**Assignment**
Would you please copy every line below that includes the string "Bosne"?

[Stored data entries]
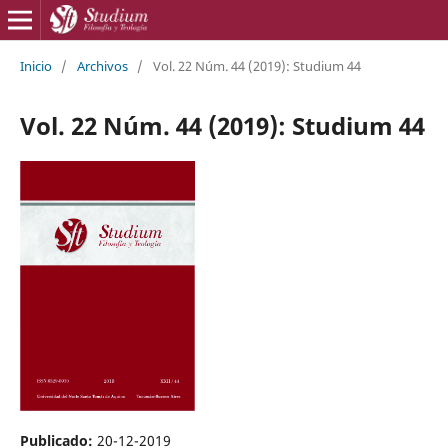
Inicio
/
Archivos
/
Vol. 22 Núm. 44 (2019): Studium 44
Vol. 22 Núm. 44 (2019): Studium 44
Publicado:
20-12-2019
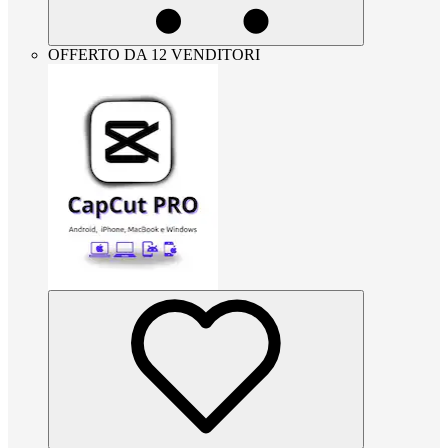
OFFERTO DA 12 VENDITORI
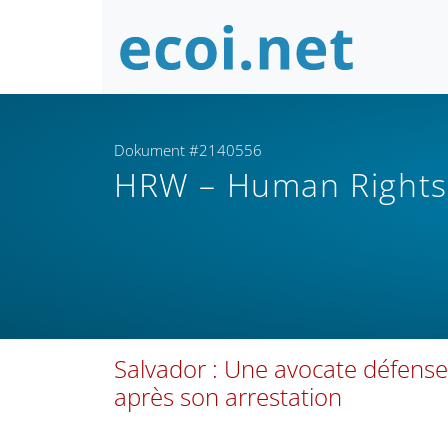
Dokument #2140556
HRW – Human Right
Salvador : Une avocate défense
après son arrestation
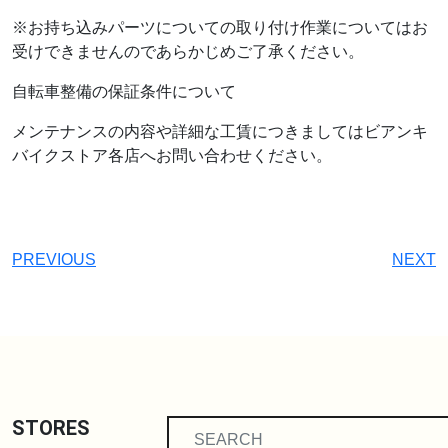
※お持ち込みパーツについての取り付け作業についてはお
受けできませんのであらかじめご了承ください。
自転車整備の保証条件について
メンテナンスの内容や詳細な工賃につきましてはビアンキ
バイクストア各店へお問い合わせください。
PREVIOUS
NEXT
STORES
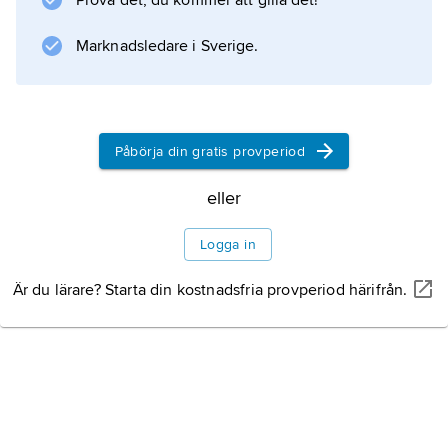
Prova det, du kommer att gilla det!
utkomst från sektorn.
Marknadsledare i Sverige.
Information om artikeln
Påbörja din gratis provperiod
eller
Logga in
Är du lärare? Starta din kostnadsfria provperiod härifrån.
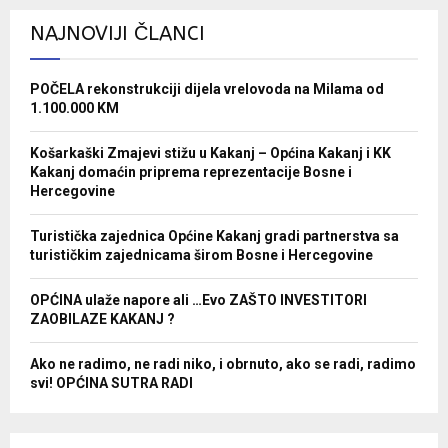
NAJNOVIJI ČLANCI
POČELA rekonstrukciji dijela vrelovoda na Milama od
1.100.000 KM
Košarkaški Zmajevi stižu u Kakanj – Općina Kakanj i KK
Kakanj domaćin priprema reprezentacije Bosne i
Hercegovine
Turistička zajednica Općine Kakanj gradi partnerstva sa
turističkim zajednicama širom Bosne i Hercegovine
OPĆINA ulaže napore ali …Evo ZAŠTO INVESTITORI
ZAOBILAZE KAKANJ ?
Ako ne radimo, ne radi niko, i obrnuto, ako se radi, radimo
svi! OPĆINA SUTRA RADI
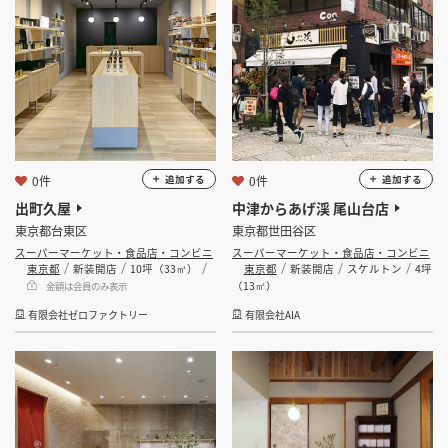
0件
0件
追加する
追加する
出町久屋
中津からあげ渓 尾山台店
東京都台東区
東京都世田谷区
スーパーマーケット・食品店・コンビニ
スーパーマーケット・食品店・コンビニ
東京都
新装開店
10坪（33㎡）
東京都
新装開店
スケルトン
4坪
（13㎡）
金額は会員のみ表示
有限会社ゼロファクトリー
有限会社AIA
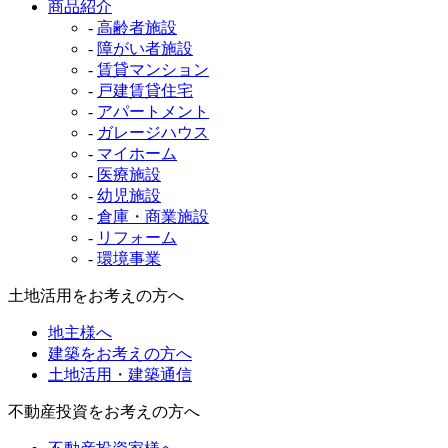
商品紹介
-
高齢者施設
-
障がい者施設
-
賃貸マンション
-
戸建賃貸住宅
-
アパートメント
-
ガレージハウス
-
マイホーム
-
医療施設
-
幼児施設
-
倉庫・商業施設
-
リフォーム
-
環境事業
土地活用をお考えの方へ
地主様へ
建築をお考えの方へ
土地活用・建築通信
不動産投資をお考えの方へ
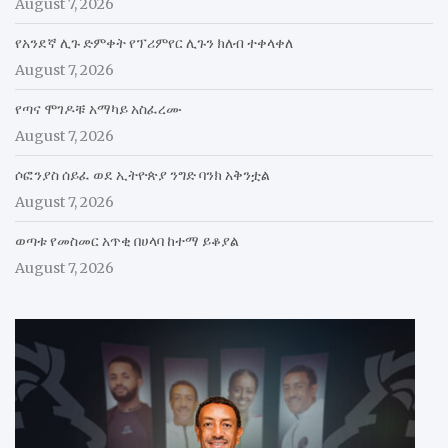
August 7, 2026
የአንደኛ ሊጉ ድምቀት የፕሪምየር ሊጉን ክለብ ተቀላቀለ
August 7, 2026
የጣና ሞገዶቹ አማካይ አስፈረሙ
August 7, 2026
ሶፎንያስ ሰይፈ ወደ ኢትዮጵያ ንግድ ባንክ አቅንቷል
August 7, 2026
ወጣቱ የመስመር አጥቂ በሀላባ ከተማ ይቆያል
August 7, 2026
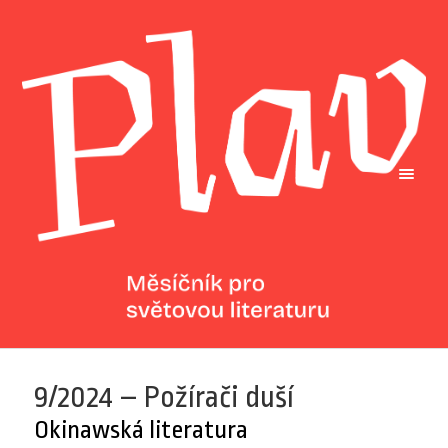
9/2024 – Požírači duší
Okinawská literatura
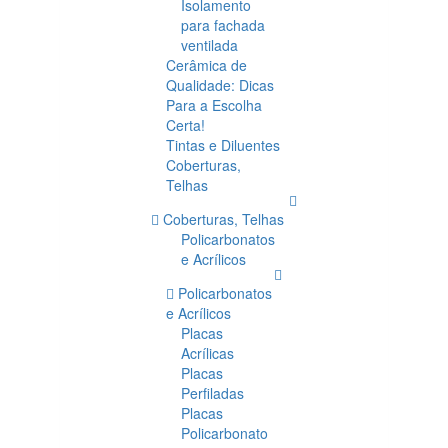
Isolamento
para fachada
ventilada
Cerâmica de
Qualidade: Dicas
Para a Escolha
Certa!
Tintas e Diluentes
Coberturas,
Telhas
Coberturas, Telhas
Policarbonatos
e Acrílicos
Policarbonatos
e Acrílicos
Placas
Acrílicas
Placas
Perfiladas
Placas
Policarbonato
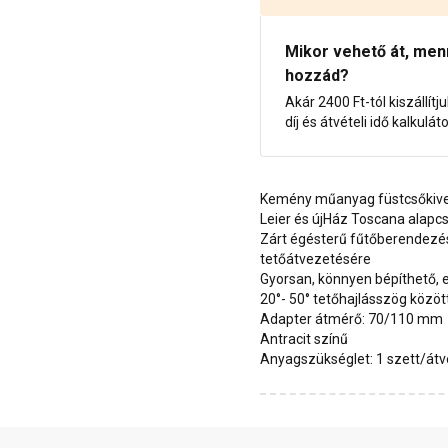
Mikor vehető át, menny
hozzád?
Akár 2400 Ft-tól kiszállítj
díj és átvételi idő kalkulát
Kemény műanyag füstcsőkive
Leier és újHáz Toscana alap
Zárt égésterű fűtőberendezé
tetőátvezetésére
Gyorsan, könnyen bépíthető, 
20°- 50° tetőhajlásszög közö
Adapter átmérő: 70/110 mm
Antracit színű
Anyagszükséglet: 1 szett/át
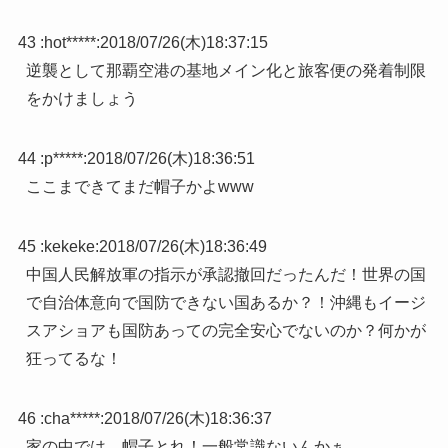
43 :
hot*****
:
2018/07/26(木)18:37:15
逆襲として那覇空港の基地メイン化と旅客便の発着制限
をかけましょう
44 :
p*****
:
2018/07/26(木)18:36:51
ここまできてまだ帽子かよwww
45 :
kekeke
:
2018/07/26(木)18:36:49
中国人民解放軍の指示が承認撤回だったんだ！世界の国
で自治体意向で国防できない国あるか？！沖縄もイージ
スアショアも国防あっての完全安心でないのか？何かが
狂ってるな！
46 :
cha*****
:
2018/07/26(木)18:36:37
家の中では、帽子とれ！一般常識ないんかぁ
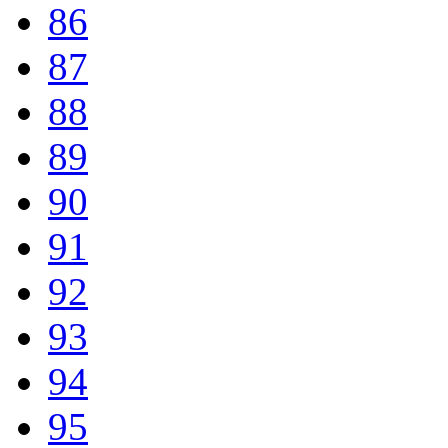
86
87
88
89
90
91
92
93
94
95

**Answer space**
Kakanj domaćin priprema reprezentacije Bosne i
turističkim zajednicama širom Bosne i Hercegovine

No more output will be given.